Begin at the line containing "ထားနိုငျတဲ့နရော၊ အထူးသဖွင့ျ ရခိုငျကြေးလကျဒသေတှမှော" in the records below, end at the line containing "en 300 m). Más", and retype each line in that span exactly. No other line and no image should appear.

→ Data listing

···

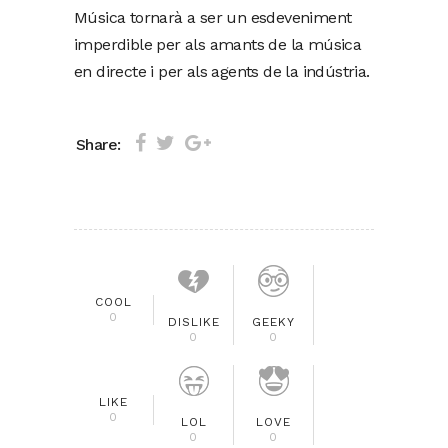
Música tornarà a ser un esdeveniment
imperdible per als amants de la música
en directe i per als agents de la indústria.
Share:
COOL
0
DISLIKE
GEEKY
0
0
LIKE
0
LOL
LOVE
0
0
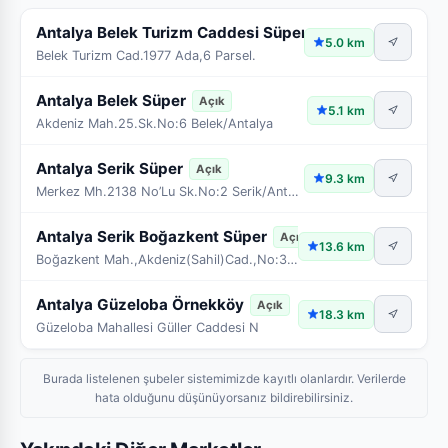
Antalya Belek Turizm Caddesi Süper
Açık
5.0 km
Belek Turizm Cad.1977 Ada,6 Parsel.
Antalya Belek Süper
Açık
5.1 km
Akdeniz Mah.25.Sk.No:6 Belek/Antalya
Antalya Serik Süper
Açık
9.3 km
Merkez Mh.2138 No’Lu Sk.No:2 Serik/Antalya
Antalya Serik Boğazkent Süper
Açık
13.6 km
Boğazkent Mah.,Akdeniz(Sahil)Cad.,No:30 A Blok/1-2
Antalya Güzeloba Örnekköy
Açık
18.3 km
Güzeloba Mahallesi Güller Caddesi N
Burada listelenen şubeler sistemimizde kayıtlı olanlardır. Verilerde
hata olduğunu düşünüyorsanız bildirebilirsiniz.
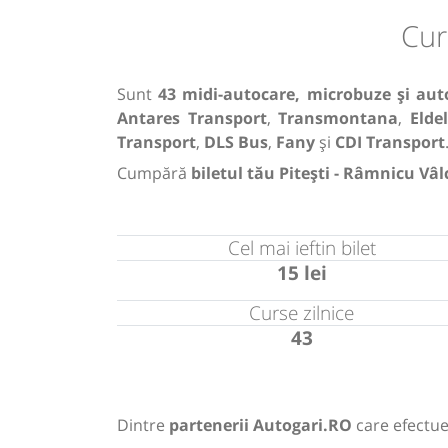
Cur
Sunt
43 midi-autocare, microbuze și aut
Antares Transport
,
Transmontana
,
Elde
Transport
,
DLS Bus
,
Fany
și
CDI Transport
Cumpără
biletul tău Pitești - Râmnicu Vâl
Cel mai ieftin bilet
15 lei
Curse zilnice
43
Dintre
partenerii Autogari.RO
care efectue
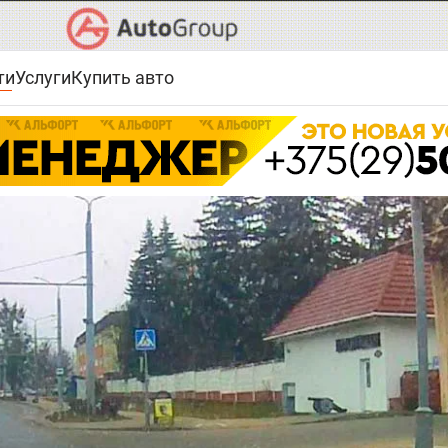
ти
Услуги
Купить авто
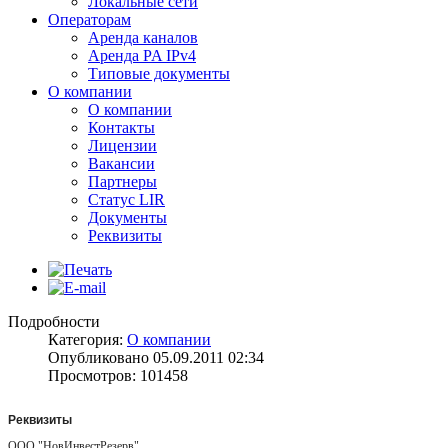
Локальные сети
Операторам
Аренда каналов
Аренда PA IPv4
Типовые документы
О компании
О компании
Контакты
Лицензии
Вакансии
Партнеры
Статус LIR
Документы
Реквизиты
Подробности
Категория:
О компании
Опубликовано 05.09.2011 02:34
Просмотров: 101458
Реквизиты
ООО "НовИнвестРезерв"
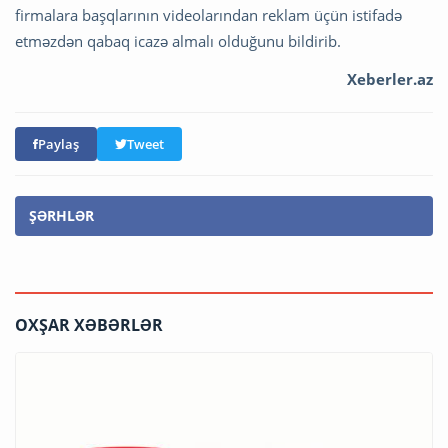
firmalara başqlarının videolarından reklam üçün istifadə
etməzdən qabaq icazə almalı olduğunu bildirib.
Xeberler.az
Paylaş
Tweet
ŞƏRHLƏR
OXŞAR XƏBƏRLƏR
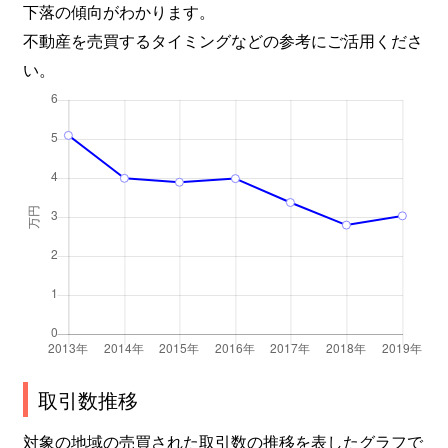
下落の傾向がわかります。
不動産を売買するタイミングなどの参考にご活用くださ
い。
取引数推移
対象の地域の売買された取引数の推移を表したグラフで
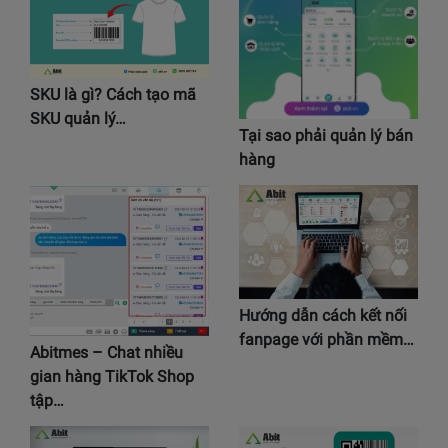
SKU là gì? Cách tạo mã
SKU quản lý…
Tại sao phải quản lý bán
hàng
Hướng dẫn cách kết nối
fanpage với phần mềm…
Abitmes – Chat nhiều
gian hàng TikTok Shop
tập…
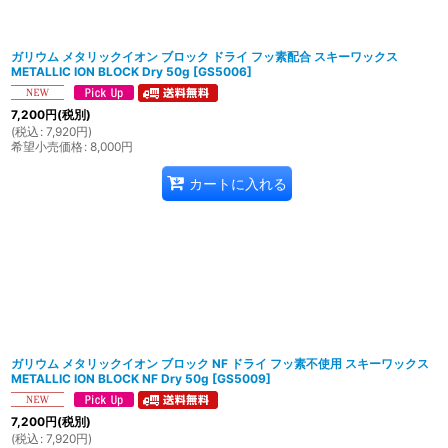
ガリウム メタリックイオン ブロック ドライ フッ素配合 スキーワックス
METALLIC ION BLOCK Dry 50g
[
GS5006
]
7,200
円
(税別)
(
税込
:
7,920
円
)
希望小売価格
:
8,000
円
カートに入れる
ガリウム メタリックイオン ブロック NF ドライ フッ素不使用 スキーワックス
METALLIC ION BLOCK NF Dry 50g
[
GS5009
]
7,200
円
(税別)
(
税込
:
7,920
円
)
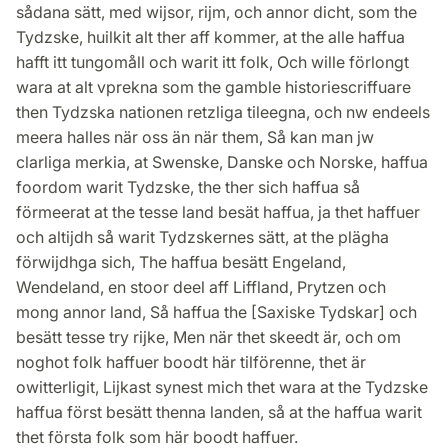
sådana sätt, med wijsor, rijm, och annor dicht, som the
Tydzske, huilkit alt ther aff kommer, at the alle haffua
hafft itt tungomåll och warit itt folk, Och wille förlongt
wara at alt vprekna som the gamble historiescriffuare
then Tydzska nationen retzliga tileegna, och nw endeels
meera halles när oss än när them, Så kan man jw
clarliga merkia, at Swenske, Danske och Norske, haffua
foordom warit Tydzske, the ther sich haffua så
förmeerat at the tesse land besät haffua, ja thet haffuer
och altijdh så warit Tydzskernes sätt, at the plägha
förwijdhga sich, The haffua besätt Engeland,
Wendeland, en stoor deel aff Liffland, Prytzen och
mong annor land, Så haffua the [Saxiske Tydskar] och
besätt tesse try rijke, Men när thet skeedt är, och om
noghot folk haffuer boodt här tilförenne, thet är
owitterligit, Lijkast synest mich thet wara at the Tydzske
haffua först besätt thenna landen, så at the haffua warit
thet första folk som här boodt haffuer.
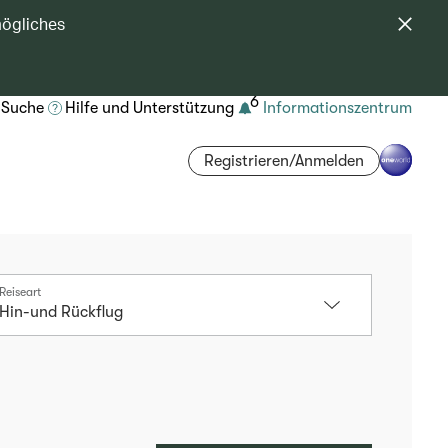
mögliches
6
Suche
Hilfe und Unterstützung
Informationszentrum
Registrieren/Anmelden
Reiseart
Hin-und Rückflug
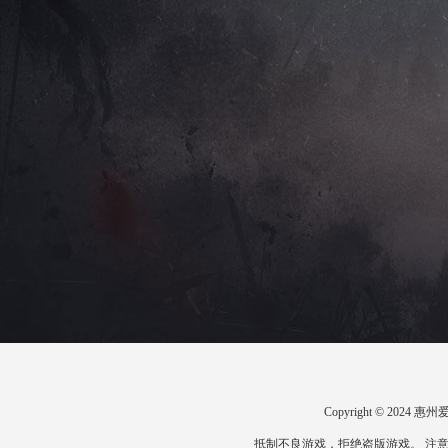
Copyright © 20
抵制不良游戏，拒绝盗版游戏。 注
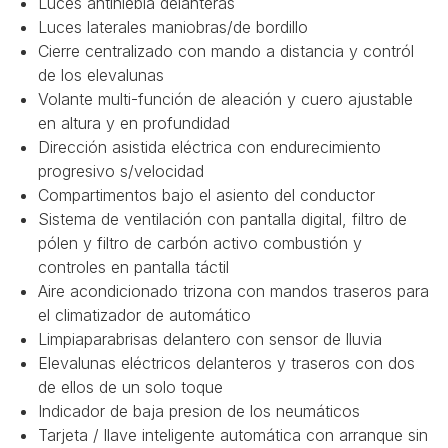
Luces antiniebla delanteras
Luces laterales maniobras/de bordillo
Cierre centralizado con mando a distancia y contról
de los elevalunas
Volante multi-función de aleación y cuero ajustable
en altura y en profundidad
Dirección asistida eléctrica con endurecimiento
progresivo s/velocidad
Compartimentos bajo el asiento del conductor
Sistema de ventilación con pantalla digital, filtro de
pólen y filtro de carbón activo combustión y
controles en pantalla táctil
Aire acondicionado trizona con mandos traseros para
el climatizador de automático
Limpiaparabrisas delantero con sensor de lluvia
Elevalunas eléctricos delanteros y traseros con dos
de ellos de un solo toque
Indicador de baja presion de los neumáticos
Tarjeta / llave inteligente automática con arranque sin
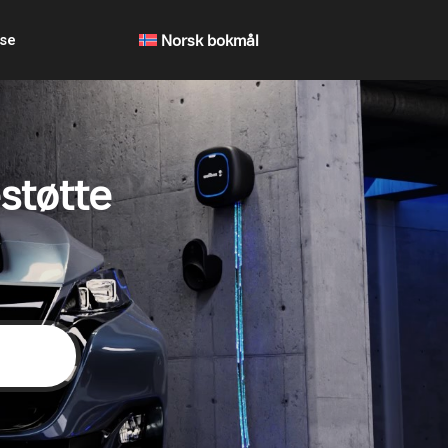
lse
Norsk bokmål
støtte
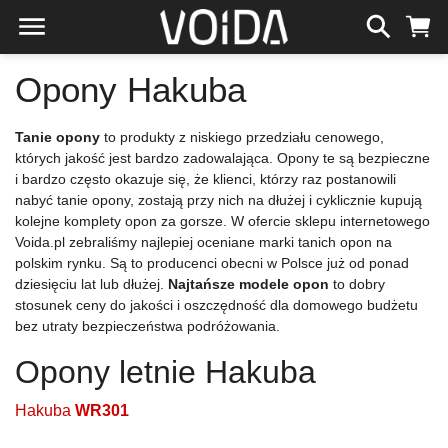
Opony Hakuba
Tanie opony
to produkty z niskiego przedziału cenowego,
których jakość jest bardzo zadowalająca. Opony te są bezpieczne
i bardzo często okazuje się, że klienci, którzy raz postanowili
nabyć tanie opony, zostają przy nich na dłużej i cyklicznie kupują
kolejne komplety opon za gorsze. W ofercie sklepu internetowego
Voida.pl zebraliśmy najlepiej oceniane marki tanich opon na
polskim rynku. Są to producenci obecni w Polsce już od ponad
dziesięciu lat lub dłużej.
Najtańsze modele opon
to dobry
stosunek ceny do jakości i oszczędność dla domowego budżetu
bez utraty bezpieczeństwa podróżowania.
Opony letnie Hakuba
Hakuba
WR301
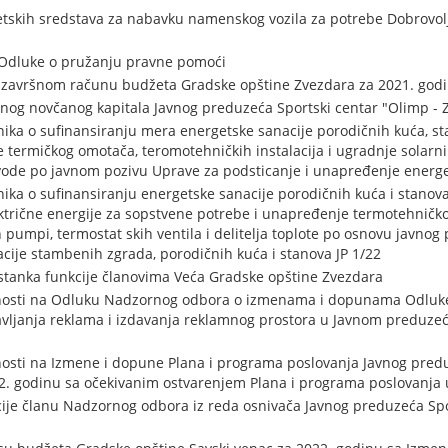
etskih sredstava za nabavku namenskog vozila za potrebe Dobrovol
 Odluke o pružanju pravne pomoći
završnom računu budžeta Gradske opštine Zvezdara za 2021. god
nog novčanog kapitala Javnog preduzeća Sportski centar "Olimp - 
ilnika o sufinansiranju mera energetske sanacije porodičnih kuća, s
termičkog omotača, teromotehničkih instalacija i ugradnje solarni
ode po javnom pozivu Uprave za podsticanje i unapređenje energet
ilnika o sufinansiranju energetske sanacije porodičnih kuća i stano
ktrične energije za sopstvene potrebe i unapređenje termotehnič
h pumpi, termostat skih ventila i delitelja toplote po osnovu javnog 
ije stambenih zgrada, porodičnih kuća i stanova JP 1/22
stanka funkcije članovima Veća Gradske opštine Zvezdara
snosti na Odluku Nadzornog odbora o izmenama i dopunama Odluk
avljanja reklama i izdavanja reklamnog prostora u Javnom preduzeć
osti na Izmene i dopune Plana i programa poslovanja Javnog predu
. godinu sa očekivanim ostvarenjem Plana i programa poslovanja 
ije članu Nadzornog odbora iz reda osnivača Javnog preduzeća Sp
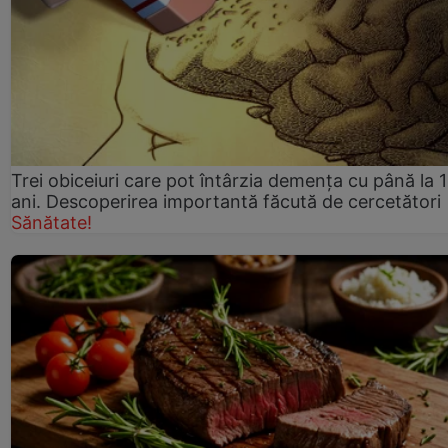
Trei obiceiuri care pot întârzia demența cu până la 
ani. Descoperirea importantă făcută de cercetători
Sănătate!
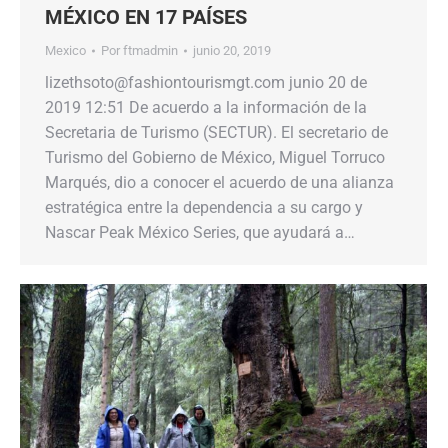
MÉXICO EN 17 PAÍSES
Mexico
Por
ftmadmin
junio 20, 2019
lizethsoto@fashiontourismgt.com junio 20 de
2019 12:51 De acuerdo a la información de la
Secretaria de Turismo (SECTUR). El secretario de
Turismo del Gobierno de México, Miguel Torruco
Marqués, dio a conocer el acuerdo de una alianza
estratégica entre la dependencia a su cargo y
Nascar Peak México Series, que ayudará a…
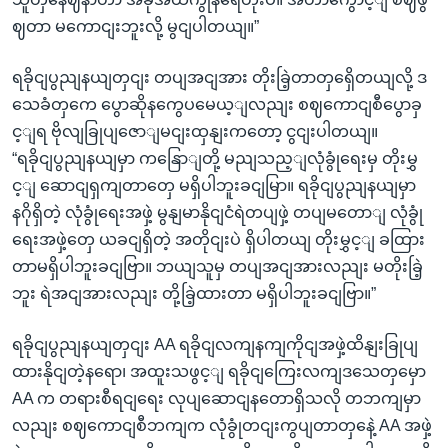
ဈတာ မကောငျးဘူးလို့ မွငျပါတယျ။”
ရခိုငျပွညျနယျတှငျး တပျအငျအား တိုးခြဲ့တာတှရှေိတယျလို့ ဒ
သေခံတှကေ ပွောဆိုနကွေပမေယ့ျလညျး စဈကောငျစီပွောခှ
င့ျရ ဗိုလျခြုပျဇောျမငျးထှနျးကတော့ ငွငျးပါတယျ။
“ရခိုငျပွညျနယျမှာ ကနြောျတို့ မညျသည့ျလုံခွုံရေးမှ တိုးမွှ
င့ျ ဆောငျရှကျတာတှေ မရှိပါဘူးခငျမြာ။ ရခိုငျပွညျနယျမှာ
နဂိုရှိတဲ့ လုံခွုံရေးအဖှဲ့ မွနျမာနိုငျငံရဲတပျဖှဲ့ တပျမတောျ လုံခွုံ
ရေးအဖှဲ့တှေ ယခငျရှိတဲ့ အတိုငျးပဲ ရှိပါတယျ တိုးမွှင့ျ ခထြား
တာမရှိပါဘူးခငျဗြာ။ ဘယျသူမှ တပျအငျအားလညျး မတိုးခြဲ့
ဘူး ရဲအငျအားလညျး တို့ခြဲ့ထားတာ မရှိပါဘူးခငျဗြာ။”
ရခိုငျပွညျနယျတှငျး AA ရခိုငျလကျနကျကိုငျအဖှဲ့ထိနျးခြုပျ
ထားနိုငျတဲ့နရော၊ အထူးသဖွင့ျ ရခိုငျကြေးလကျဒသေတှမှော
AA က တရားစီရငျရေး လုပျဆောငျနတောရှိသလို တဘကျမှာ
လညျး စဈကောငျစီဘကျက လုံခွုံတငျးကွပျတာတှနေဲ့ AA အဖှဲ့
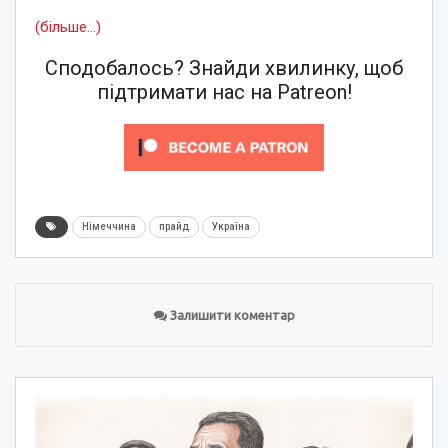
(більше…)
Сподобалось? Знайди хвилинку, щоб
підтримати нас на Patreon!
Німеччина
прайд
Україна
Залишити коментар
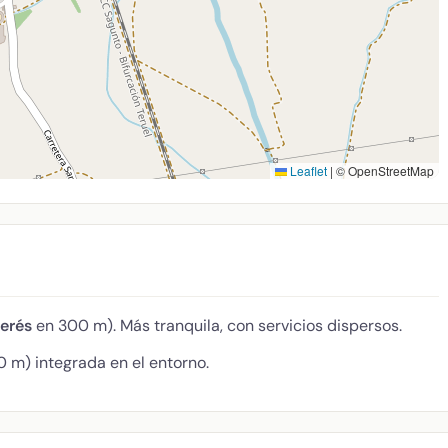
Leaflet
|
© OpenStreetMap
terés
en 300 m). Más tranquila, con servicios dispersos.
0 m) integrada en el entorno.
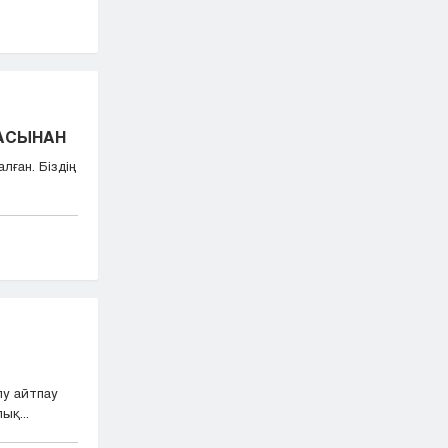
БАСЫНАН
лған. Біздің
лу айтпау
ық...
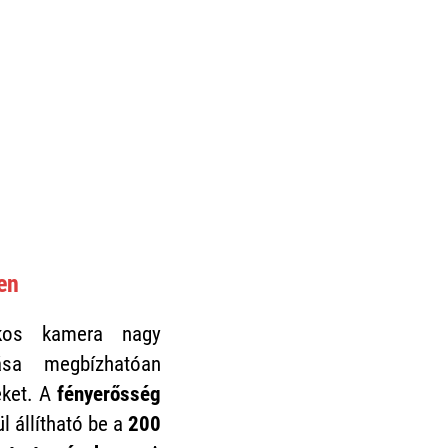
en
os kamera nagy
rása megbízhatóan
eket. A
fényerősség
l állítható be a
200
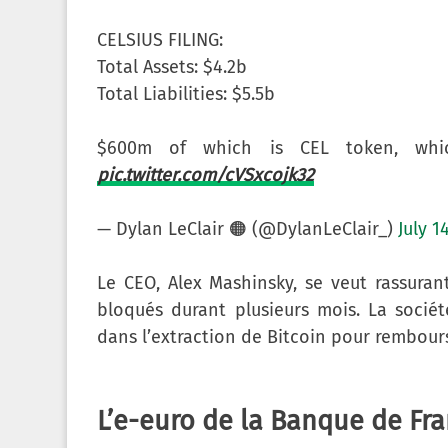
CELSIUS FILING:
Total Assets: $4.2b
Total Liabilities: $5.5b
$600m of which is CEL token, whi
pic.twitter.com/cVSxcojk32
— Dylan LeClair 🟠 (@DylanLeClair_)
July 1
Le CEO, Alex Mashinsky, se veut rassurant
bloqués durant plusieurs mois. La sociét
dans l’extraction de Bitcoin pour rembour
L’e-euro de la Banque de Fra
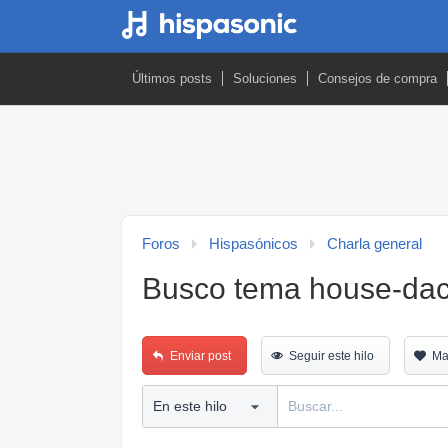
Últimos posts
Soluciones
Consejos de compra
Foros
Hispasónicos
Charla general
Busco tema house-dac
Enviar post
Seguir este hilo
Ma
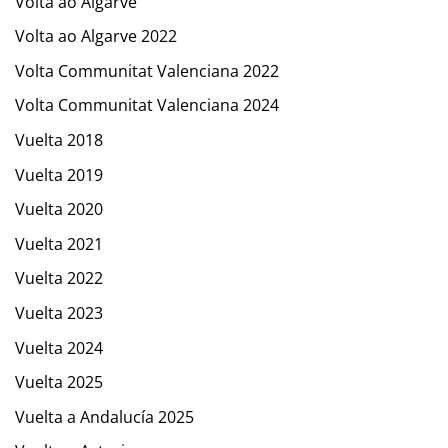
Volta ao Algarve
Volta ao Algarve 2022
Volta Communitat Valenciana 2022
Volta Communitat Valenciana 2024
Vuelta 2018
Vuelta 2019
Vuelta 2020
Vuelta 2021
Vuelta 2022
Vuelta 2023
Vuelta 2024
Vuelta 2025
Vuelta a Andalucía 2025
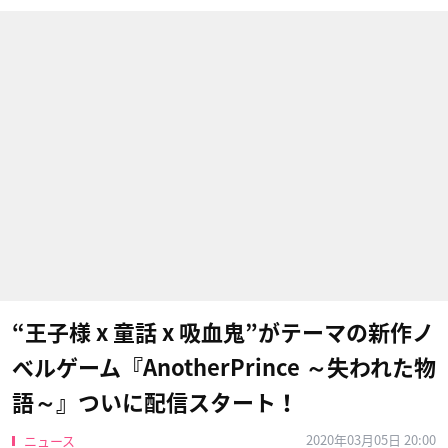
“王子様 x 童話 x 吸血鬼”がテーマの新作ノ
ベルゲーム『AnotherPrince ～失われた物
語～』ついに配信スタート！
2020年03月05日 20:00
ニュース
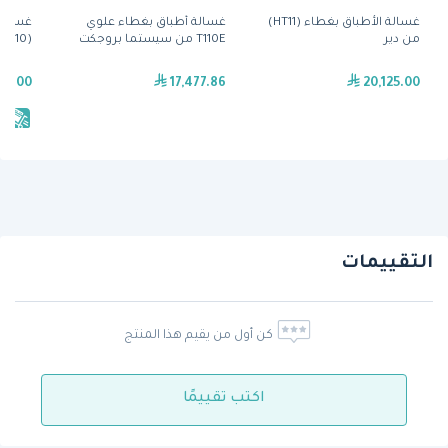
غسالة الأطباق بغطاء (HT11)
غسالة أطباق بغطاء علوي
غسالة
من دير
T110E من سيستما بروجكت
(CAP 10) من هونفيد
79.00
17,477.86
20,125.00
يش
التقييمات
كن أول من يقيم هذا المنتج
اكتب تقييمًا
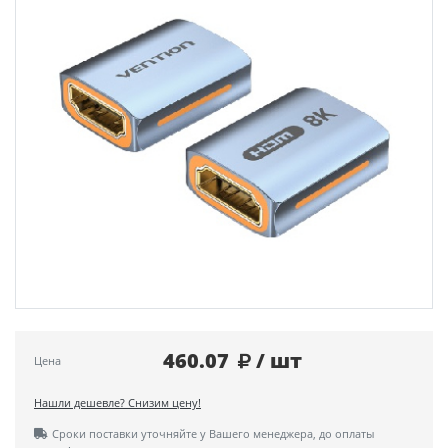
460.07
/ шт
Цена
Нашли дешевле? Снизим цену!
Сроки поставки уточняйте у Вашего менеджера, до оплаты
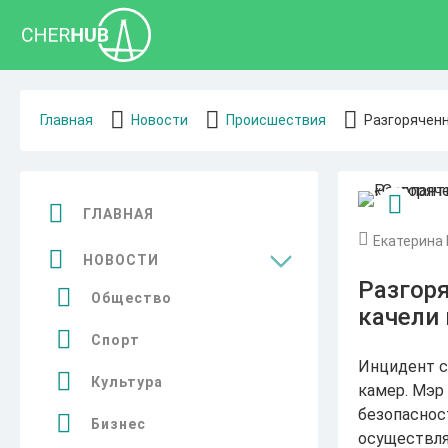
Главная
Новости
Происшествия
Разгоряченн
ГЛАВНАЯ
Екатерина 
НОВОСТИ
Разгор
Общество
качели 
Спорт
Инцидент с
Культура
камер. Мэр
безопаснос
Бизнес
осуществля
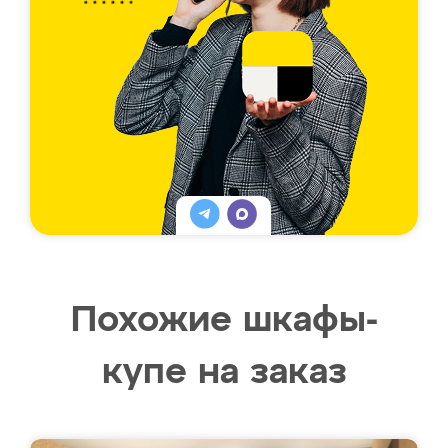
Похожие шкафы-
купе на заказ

···

→ Final answer
ထားနိုငျတဲ့နရော၊ အထူးသဖွင့ျ ရခိုငျကြေးလကျဒသေတှမှော
AA က တရားစီရငျရေး လုပျဆောငျနတောရှိသလို တဘကျမှာ
လညျး စဈကောငျစီဘကျက လုံခွုံတငျးကွပျတာတှနေဲ့ AA အဖှဲ့
(більше…)
Сподобалось? Знайди хвилинку, щоб
підтримати нас на Patreon!
Німеччина
прайд
Україна
Залишити коментар
Leaflet
|
© OpenStreetMap
terés
en 300 m). Más tranquila, con servicios dispersos.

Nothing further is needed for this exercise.